▶ [Task brief]
The entries are to be given back verbatim; no picture is to be copied.

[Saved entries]

━━━━━━━━━━━━━━━━━━━━━━━━━━━━━━

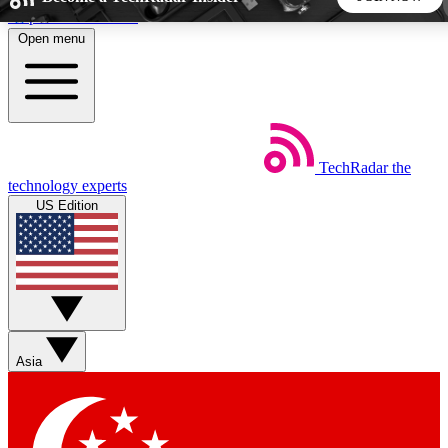
Skip to main content
Open menu
5
24/7
44K+
EXCLUSIVE PERKS
INSIDER INSIGHTS
ACTIVE MEMBERS
TechRadar
the
Weekly newsletters
Commenting a
technology experts
Get daily news, weekly deals and the
Join the conversation,
US Edition
week’s top tech stories
thoughts and get exp
BECOME A TECHRADAR INSIDER
Sign up with your email below to instantly access member
features, newsletters and exclusive Insider perks
Asia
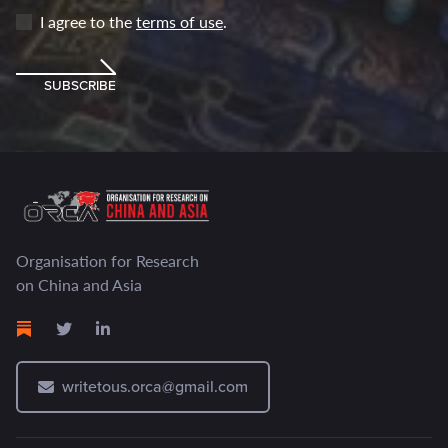
I agree to the
terms of use
.
SUBSCRIBE
Organisation for Research
on China and Asia
writetous.orca@gmail.com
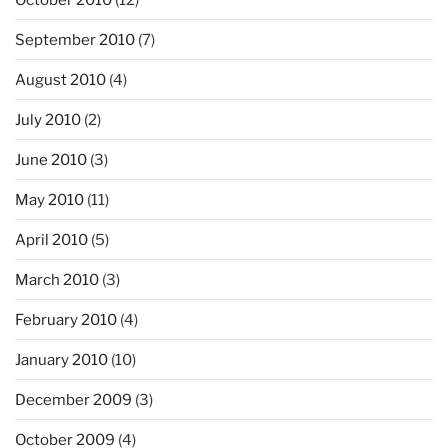
September 2010
(7)
August 2010
(4)
July 2010
(2)
June 2010
(3)
May 2010
(11)
April 2010
(5)
March 2010
(3)
February 2010
(4)
January 2010
(10)
December 2009
(3)
October 2009
(4)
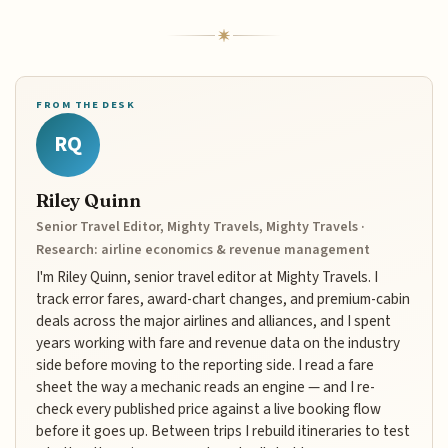
FROM THE DESK
RQ
Riley Quinn
Senior Travel Editor, Mighty Travels, Mighty Travels ·
Research: airline economics & revenue management
I'm Riley Quinn, senior travel editor at Mighty Travels. I
track error fares, award-chart changes, and premium-cabin
deals across the major airlines and alliances, and I spent
years working with fare and revenue data on the industry
side before moving to the reporting side. I read a fare
sheet the way a mechanic reads an engine — and I re-
check every published price against a live booking flow
before it goes up. Between trips I rebuild itineraries to test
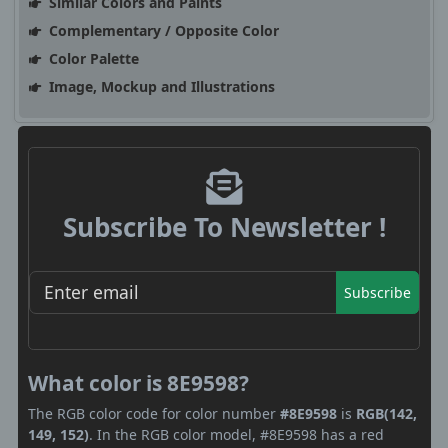
Similar Colors and Paints
Complementary / Opposite Color
Color Palette
Image, Mockup and Illustrations
Subscribe To Newsletter !
Subscribe
What color is 8E9598?
The RGB color code for color number
#8E9598
is
RGB(142,
149, 152)
. In the RGB color model, #8E9598 has a red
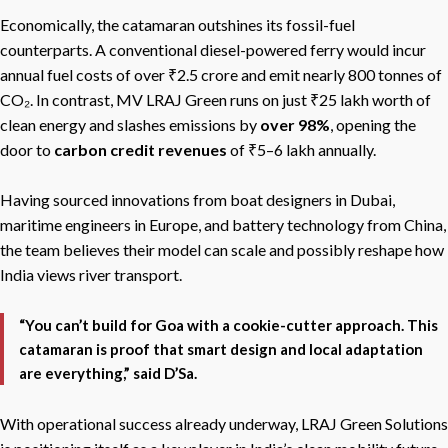
Economically, the catamaran outshines its fossil-fuel
counterparts. A conventional diesel-powered ferry would incur
annual fuel costs of over ₹2.5 crore and emit nearly 800 tonnes of
CO₂. In contrast, MV LRAJ Green runs on just ₹25 lakh worth of
clean energy and slashes emissions by
over 98%
, opening the
door to
carbon credit revenues
of ₹5–6 lakh annually.
Having sourced innovations from boat designers in Dubai,
maritime engineers in Europe, and battery technology from China,
the team believes their model can scale and possibly reshape how
India views river transport.
“You can’t build for Goa with a cookie-cutter approach. This
catamaran is proof that smart design and local adaptation
are everything,” said D’Sa.
With operational success already underway, LRAJ Green Solutions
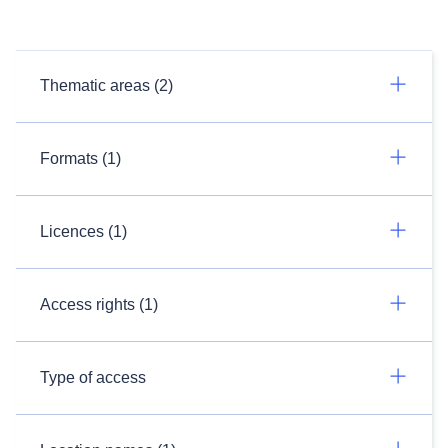
Thematic areas (2)
Formats (1)
Licences (1)
Access rights (1)
Type of access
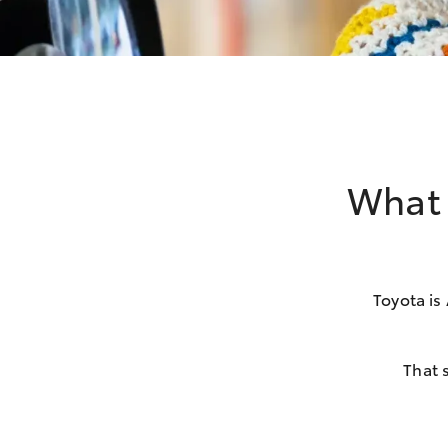
What 
Toyota is
That 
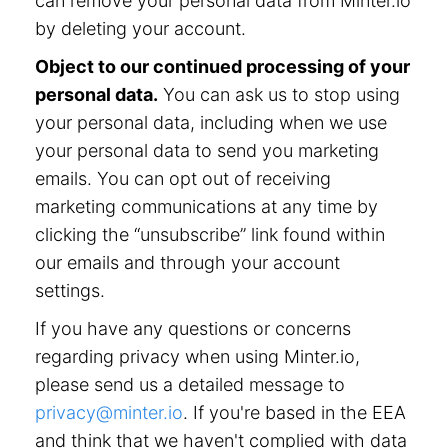
can remove your personal data from Minter.io
by deleting your account.
Object to our continued processing of your
personal data.
You can ask us to stop using
your personal data, including when we use
your personal data to send you marketing
emails. You can opt out of receiving
marketing communications at any time by
clicking the “unsubscribe” link found within
our emails and through your account
settings.
If you have any questions or concerns
regarding privacy when using Minter.io,
please send us a detailed message to
privacy@minter.io
. If you're based in the EEA
and think that we haven't complied with data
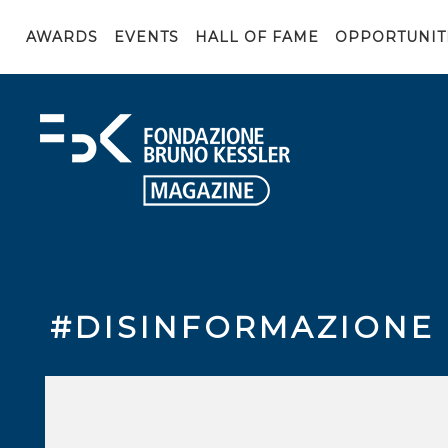
AWARDS
EVENTS
HALL OF FAME
OPPORTUNIT
#DISINFORMAZIONE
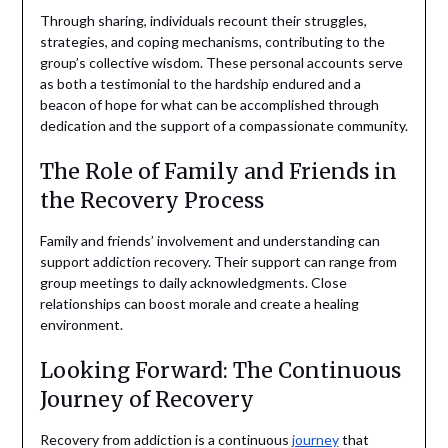
Through sharing, individuals recount their struggles,
strategies, and coping mechanisms, contributing to the
group’s collective wisdom. These personal accounts serve
as both a testimonial to the hardship endured and a
beacon of hope for what can be accomplished through
dedication and the support of a compassionate community.
The Role of Family and Friends in
the Recovery Process
Family and friends’ involvement and understanding can
support addiction recovery. Their support can range from
group meetings to daily acknowledgments. Close
relationships can boost morale and create a healing
environment.
Looking Forward: The Continuous
Journey of Recovery
Recovery from addiction is a continuous
journey
that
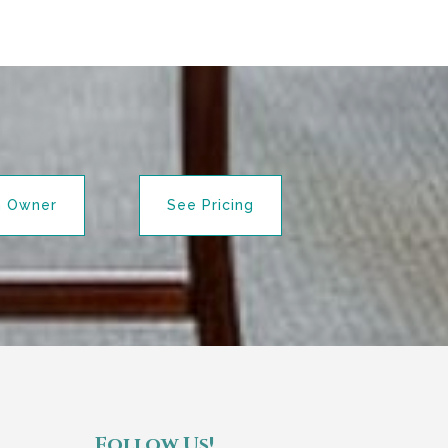
n Owner
See Pricing
Follow Us!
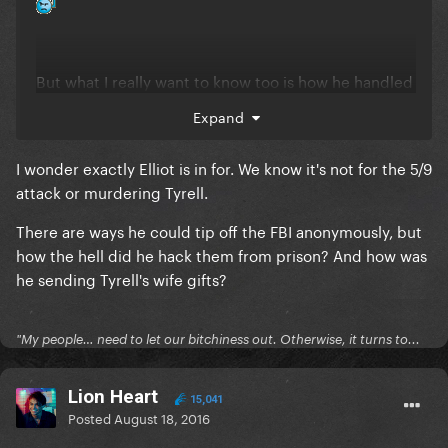
But what I really want to know too is how he handled
Ray's shady business and tipped the FBI. My guess
Expand
right now is that Ray is some librarian there and
that's how Elliot handled that? And once
I wonder exactly Elliot is in for. We know it's not for the 5/9
Elliot looked into his illegal material, he had other
attack or murdering Tyrell.
inmates beat him up while at recess?
There are ways he could tip off the FBI anonymously, but
how the hell did he hack them from prison? And how was
he sending Tyrell's wife gifts?
"My people… need to let our bitchiness out. Otherwise, it turns to...
Lion Heart
15,041
Posted
August 18, 2016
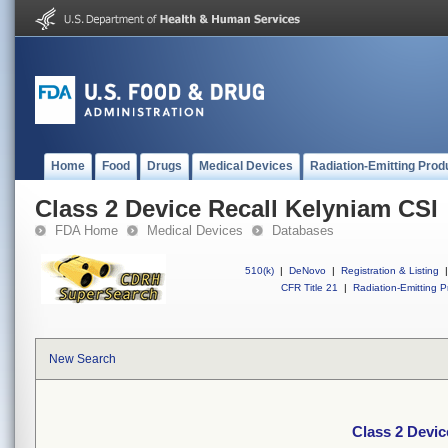
Home
Food
Drugs
Medical Devices
Radiation-Emitting Prod
Class 2 Device Recall Kelyniam CSI
FDA Home
Medical Devices
Databases
510(k)
|
DeNovo
|
Registration & Listing
|
CFR Title 21
|
Radiation-Emitting P
New Search
Class 2 Devic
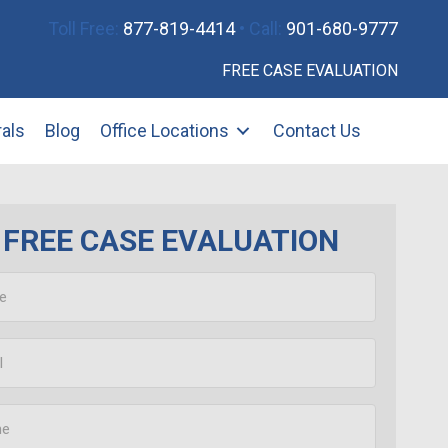
Toll Free:
877-819-4414
• Call:
901-680-9777
FREE CASE EVALUATION
rals
Blog
Office Locations
Contact Us
FREE CASE EVALUATION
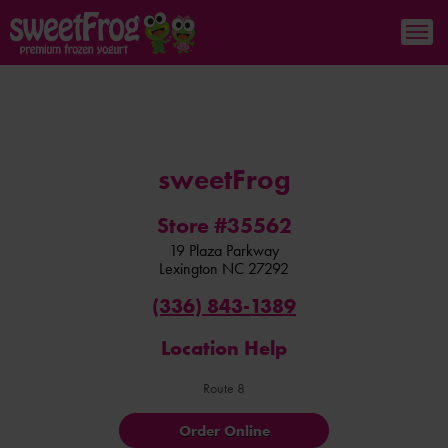
sweetFrog
Store #35562
19 Plaza Parkway
Lexington
NC
27292
(336) 843-1389
Location Help
Route 8
Order Online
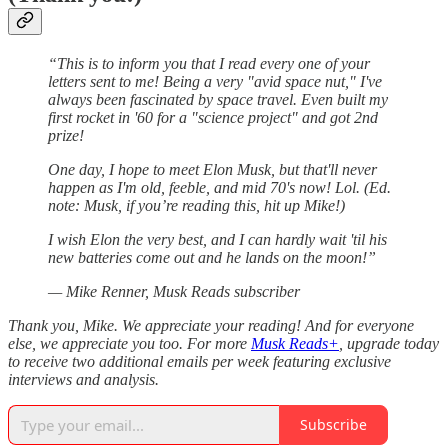
“This is to inform you that I read every one of your
letters sent to me! Being a very "avid space nut," I've
always been fascinated by space travel. Even built my
first rocket in '60 for a "science project" and got 2nd
prize!
One day, I hope to meet Elon Musk, but that'll never
happen as I'm old, feeble, and mid 70's now! Lol. (Ed.
note: Musk, if you’re reading this, hit up Mike!)
I wish Elon the very best, and I can hardly wait 'til his
new batteries come out and he lands on the moon!”
— Mike Renner, Musk Reads subscriber
Thank you, Mike. We appreciate your reading! And for everyone
else, we appreciate you too. For more
Musk Reads+
, upgrade today
to receive two additional emails per week featuring exclusive
interviews and analysis.
Subscribe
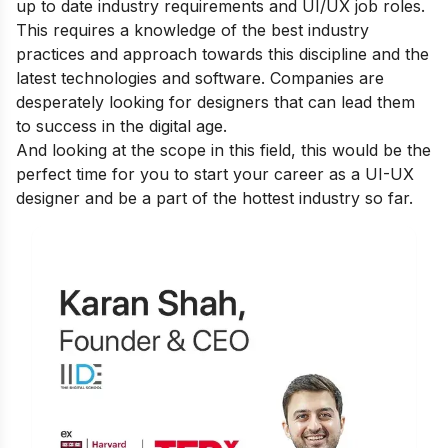
up to date industry requirements and UI/UX job roles.
This requires a knowledge of the best industry
practices and approach towards this discipline and the
latest technologies and software. Companies are
desperately looking for designers that can lead them
to success in the digital age.
And looking at the scope in this field, this would be the
perfect time for you to start your career as a UI-UX
designer and be a part of the hottest industry so far.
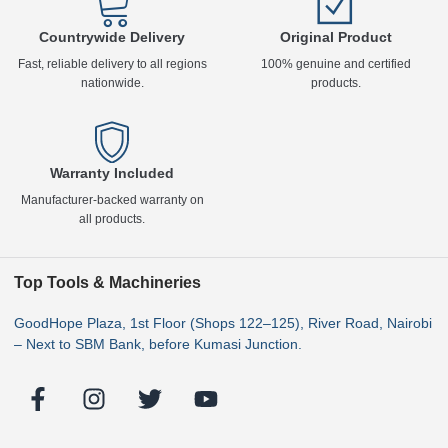
Countrywide Delivery
Original Product
Fast, reliable delivery to all regions
100% genuine and certified
nationwide.
products.
Warranty Included
Manufacturer-backed warranty on
all products.
Top Tools & Machineries
GoodHope Plaza, 1st Floor (Shops 122–125), River Road, Nairobi
– Next to SBM Bank, before Kumasi Junction.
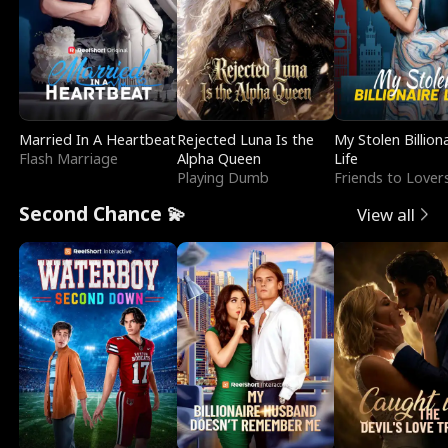
Married In A Heartbeat
Rejected Luna Is the
My Stolen Billion
Flash Marriage
Alpha Queen
Life
Playing Dumb
Friends to Lover
Second Chance 💫
View all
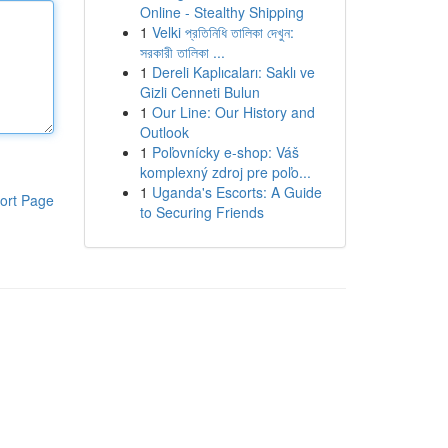
Online - Stealthy Shipping
1
Velki প্রতিনিধি তালিকা দেখুন:
সরকারী তালিকা ...
1
Dereli Kaplıcaları: Saklı ve
Gizli Cenneti Bulun
1
Our Line: Our History and
Outlook
1
Poľovnícky e-shop: Váš
komplexný zdroj pre poľo...
1
Uganda's Escorts: A Guide
ort Page
to Securing Friends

━━━━━━━━━━━━━━━━━━━━━━━━━━━━━━

▶ [Your response]
Skip to main content
Open menu
5
24/7
44K+
EXCLUSIVE PERKS
INSIDER INSIGHTS
ACTIVE MEMBERS
TechRadar
the
Weekly newsletters
Commenting a
technology experts
Get daily news, weekly deals and the
Join the conversation,
US Edition
week’s top tech stories
thoughts and get exp
BECOME A TECHRADAR INSIDER
Sign up with your email below to instantly access member
features, newsletters and exclusive Insider perks
Asia
I agree to the
terms of use
.
SUBSCRIBE
Organisation for Research
on China and Asia
writetous.orca@gmail.com
September 2010
(7)
August 2010
(4)
July 2010
(2)
June 2010
(3)
May 2010
(11)
April 2010
(5)
March 2010
(3)
February 2010
(4)
January 2010
(10)
December 2009
(3)
October 2009
(4)
FROM THE DESK
RQ
Riley Quinn
Senior Travel Editor, Mighty Travels, Mighty Travels ·
Research: airline economics & revenue management
I'm Riley Quinn, senior travel editor at Mighty Travels. I
track error fares, award-chart changes, and premium-cabin
deals across the major airlines and alliances, and I spent
years working with fare and revenue data on the industry
side before moving to the reporting side. I read a fare
sheet the way a mechanic reads an engine — and I re-
check every published price against a live booking flow
before it goes up. Between trips I rebuild itineraries to test
Similar Colors and Paints
Complementary / Opposite Color
Color Palette
Image, Mockup and Illustrations
Subscribe To Newsletter !
Subscribe
What color is 8E9598?
The RGB color code for color number
#8E9598
is
RGB(142,
149, 152)
. In the RGB color model, #8E9598 has a red
Economically, the catamaran outshines its fossil-fuel
counterparts. A conventional diesel-powered ferry would incur
annual fuel costs of over ₹2.5 crore and emit nearly 800 tonnes of
CO₂. In contrast, MV LRAJ Green runs on just ₹25 lakh worth of
clean energy and slashes emissions by
over 98%
, opening the
door to
carbon credit revenues
of ₹5–6 lakh annually.
Having sourced innovations from boat designers in Dubai,
maritime engineers in Europe, and battery technology from China,
the team believes their model can scale and possibly reshape how
India views river transport.
“You can’t build for Goa with a cookie-cutter approach. This
catamaran is proof that smart design and local adaptation
are everything,” said D’Sa.
With operational success already underway, LRAJ Green Solutions
Thematic areas (2)
Formats (1)
Licences (1)
Access rights (1)
Type of access
What 
Toyota is
That 
can remove your personal data from Minter.io
by deleting your account.
Object to our continued processing of your
personal data.
You can ask us to stop using
your personal data, including when we use
your personal data to send you marketing
emails. You can opt out of receiving
marketing communications at any time by
clicking the “unsubscribe” link found within
our emails and through your account
settings.
If you have any questions or concerns
regarding privacy when using Minter.io,
please send us a detailed message to
privacy@minter.io
. If you're based in the EEA
and think that we haven't complied with data
AWARDS
EVENTS
HALL OF FAME
OPPORTUNIT
#DISINFORMAZIONE
Through sharing, individuals recount their struggles,
strategies, and coping mechanisms, contributing to the
group’s collective wisdom. These personal accounts serve
as both a testimonial to the hardship endured and a
beacon of hope for what can be accomplished through
dedication and the support of a compassionate community.
The Role of Family and Friends in
the Recovery Process
Family and friends’ involvement and understanding can
support addiction recovery. Their support can range from
group meetings to daily acknowledgments. Close
relationships can boost morale and create a healing
environment.
Looking Forward: The Continuous
Journey of Recovery
Recovery from addiction is a continuous
journey
that
n Owner
See Pricing
Follow Us!
But what I really want to know too is how he handled
Ray's shady business and tipped the FBI. My guess
Expand
right now is that Ray is some librarian there and
that's how Elliot handled that? And once
I wonder exactly Elliot is in for. We know it's not for the 5/9
Elliot looked into his illegal material, he had other
attack or murdering Tyrell.
inmates beat him up while at recess?
There are ways he could tip off the FBI anonymously, but
how the hell did he hack them from prison? And how was
he sending Tyrell's wife gifts?
"My people… need to let our bitchiness out. Otherwise, it turns to...
Lion Heart
15,041
Posted
August 18, 2016
Home
Food
Drugs
Medical Devices
Radiation-Emitting Prod
Class 2 Device Recall Kelyniam CSI
FDA Home
Medical Devices
Databases
510(k)
|
DeNovo
|
Registration & Listing
|
CFR Title 21
|
Radiation-Emitting P
New Search
Class 2 Devic
Toll Free:
877-819-4414
• Call:
901-680-9777
FREE CASE EVALUATION
rals
Blog
Office Locations
Contact Us
FREE CASE EVALUATION
sweetFrog
Store #35562
19 Plaza Parkway
Lexington
NC
27292
(336) 843-1389
Location Help
Route 8
Order Online
“This is to inform you that I read every one of your
letters sent to me! Being a very "avid space nut," I've
always been fascinated by space travel. Even built my
first rocket in '60 for a "science project" and got 2nd
prize!
One day, I hope to meet Elon Musk, but that'll never
happen as I'm old, feeble, and mid 70's now! Lol. (Ed.
note: Musk, if you’re reading this, hit up Mike!)
I wish Elon the very best, and I can hardly wait 'til his
new batteries come out and he lands on the moon!”
— Mike Renner, Musk Reads subscriber
Thank you, Mike. We appreciate your reading! And for everyone
else, we appreciate you too. For more
Musk Reads+
, upgrade today
to receive two additional emails per week featuring exclusive
interviews and analysis.
Subscribe
up to date industry requirements and UI/UX job roles.
This requires a knowledge of the best industry
practices and approach towards this discipline and the
latest technologies and software. Companies are
desperately looking for designers that can lead them
to success in the digital age.
And looking at the scope in this field, this would be the
perfect time for you to start your career as a UI-UX
designer and be a part of the hottest industry so far.
Countrywide Delivery
Original Product
Fast, reliable delivery to all regions
100% genuine and certified
nationwide.
products.
Warranty Included
Manufacturer-backed warranty on
all products.
Top Tools & Machineries
GoodHope Plaza, 1st Floor (Shops 122–125), River Road, Nairobi
– Next to SBM Bank, before Kumasi Junction.
Married In A Heartbeat
Rejected Luna Is the
My Stolen Billion
Flash Marriage
Alpha Queen
Life
Playing Dumb
Friends to Lover
Second Chance 💫
View all
Online - Stealthy Shipping
1
Velki প্রতিনিধি তালিকা দেখুন:
সরকারী তালিকা ...
1
Dereli Kaplıcaları: Saklı ve
Gizli Cenneti Bulun
1
Our Line: Our History and
Outlook
1
Poľovnícky e-shop: Váš
komplexný zdroj pre poľo...
1
Uganda's Escorts: A Guide
ort Page
to Securing Friends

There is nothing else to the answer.